Assemblymember-elect Lester Chang insisted he does meet the residency requirements to serve in his new southern Brooklyn district on Saturday after the Assembly announced it would investigate claims that he did not live in the borough for long enough to meet the prerequisite.
“Until my wife passed in 2019, I lived with her in a Manhattan apartment,” Chang said amid chants of “Lester won!” at a Dec. 10 press conference in Sunset Park. “Even then, I still had residence here in Brooklyn. It was my childhood home, I never left.”

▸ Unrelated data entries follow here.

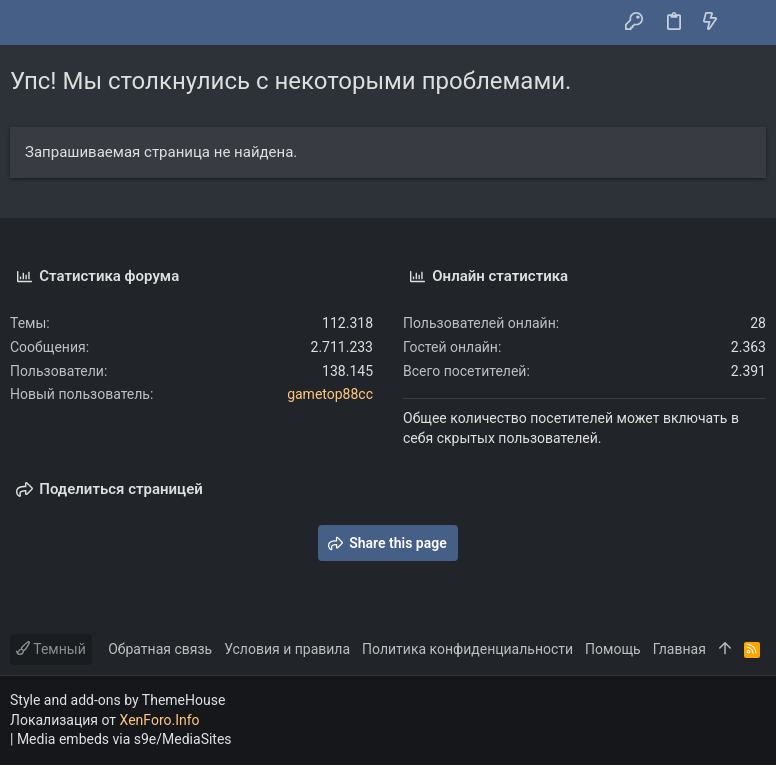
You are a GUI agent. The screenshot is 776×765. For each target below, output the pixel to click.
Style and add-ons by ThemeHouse (117, 700)
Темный (51, 649)
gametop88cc (330, 394)
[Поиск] (746, 23)
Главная (679, 649)
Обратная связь (160, 649)
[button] (30, 23)
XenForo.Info (160, 720)
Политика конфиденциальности (467, 649)
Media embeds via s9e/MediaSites (124, 739)
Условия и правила (287, 649)
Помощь (613, 649)
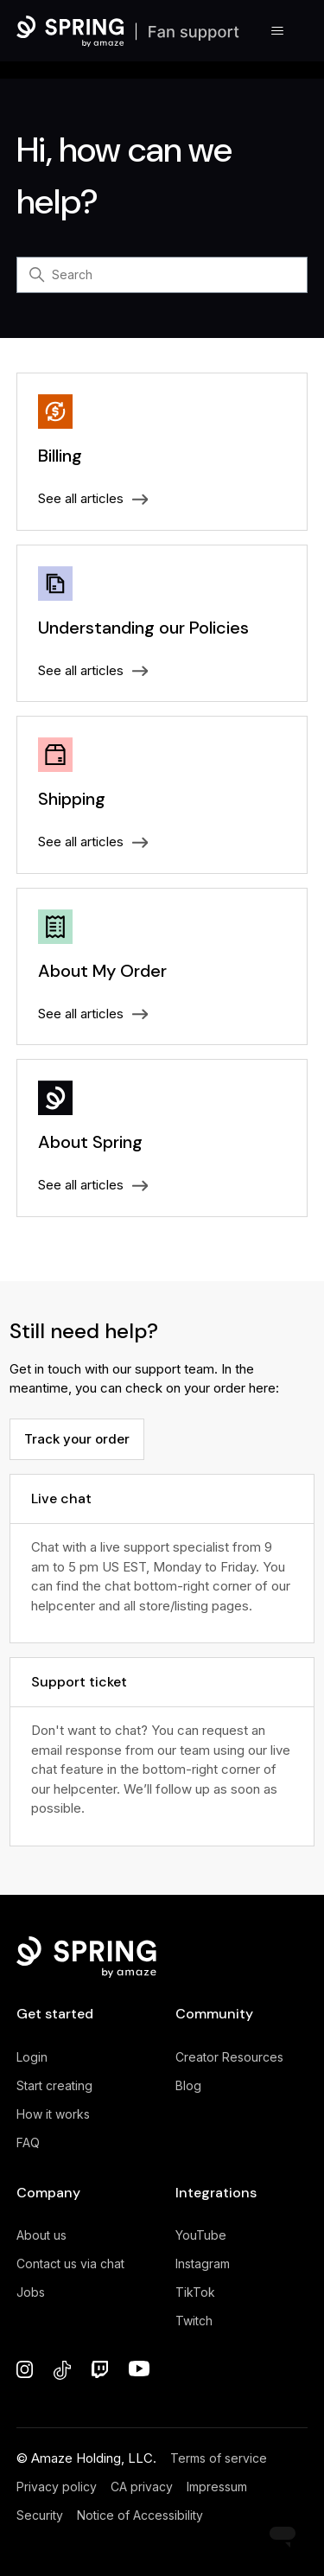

Chang, a Republican, defeated longtime Democratic incumbent Peter Abbate in Assembly District 49 last month — but within days, some opponents had raised questions about the Assemblymember-elect’s address. According to state law, Chang would’ve had to have lived in Brooklyn for a full year before the Nov. 8 general election but, according to City & State, he voted in lower Manhattan last fall, not in Brooklyn, indicating to some critics that he may have been living out of the borough at the time.
With urging from local politicians and the Brooklyn Democratic Party, Assembly Speaker Carl Heastie announced last week that the body’s judiciary committee would investigate Chang’s residency and pass its findings on to the incoming Assembly in January. If the committee found that Chang did not meet residency requirements, the Assembly could vote not to seat him — which would likely prompt a special election.
“I want to point out that the Assembly committee questioning my Brooklyn residency mailed their letters to me at my home address in Brooklyn,” Chang said. “I am personally offended that anyone would challenge my honor and integrity. I pledge to you that I will fight to see that your will, that your voice that was expressed on Election Day is heard.”
The Assemblymember-elect was joined by his lawyer, John Ciampoli, members of the Brooklyn GOP, and former mayoral candidate and Guardian Angels Founder Curtis Sliwa. Chang, a Navy veteran, has run for office twice before — once in 2016 in a lower Manhattan Assembly district, and again in 2020 in a state Senate district that encompassed parts of northern Brooklyn and lower Manhattan. In past years, candidates would have had to live in the district they’re running in for at least a year — the restrictions were loosened this year due to redistricting.
“After my wife passed, I spent more and more time in my Brooklyn home,” Chang said. “Life required me to be there to care for my mother, who is now 95 years old. She is frail and not in good health. By November 7 of 2022, it was without question that Brooklyn was my primary residence.”
During the COVID-19 pandemic, Chang said, he was called up by the New York Naval Militia to serve in Manhattan, where he was stationed at the Jacob Javits Convention Center on Manhattan’s west side. The vaccination site at the Javits Center, which was staffed by National Guard and Naval Militia members, closed in July 2021. Whenever possible during that time, Chang said, he returned to Brooklyn.
Ciampoli, an election lawyer and former Nassau County counsel and state Senate legislative counsel, bashed the investigation — claiming the Assembly has not shared any specific complaints with he or Chang.
“We don’t know who complained, we don’t know what the complaint is, we don’t know what the facts are that the complaint is based on — how can you begin to say that this is fair – that this isn’t a hit job?” Ciampoli said.
The lawyer also accused the current Assembly of doing the job of the incoming class of Assemblymembers —including Chang — who will be seated in January. Heastie ordered the judiciary committee to complete the investigation by the end of the month and pass it on to the new Assembly class “for consideration,” according to a Dec. 2 statement.
“There’s a rush here, in case somebody was looking for that sign of what’s going on … let’s do this quick, so the man can’t put his evidence up,” Ciampoli said. “I have a small mountain of documents that Lester’s gotten to me, I haven’t even been able to look at them. This man grew up here, he lives here, he lived here at the time that’s relevant to the legal test.”
Michael Whyland, communications director for the New York State Assembly, said the body has been asking Chang “informally and now by invitation” to show that he meets the residency requirements for three weeks — and he has yet to do so.
“Instead of all his inflammatory statements, accusations of racism, and mischaracterizations he should just provide proof that he meets these constitutional requirements of residing in the county for 12 months prior to the election, something that anyone should be able to do with relative ease,” Whyland told Brooklyn Paper. “It’s just that simple.”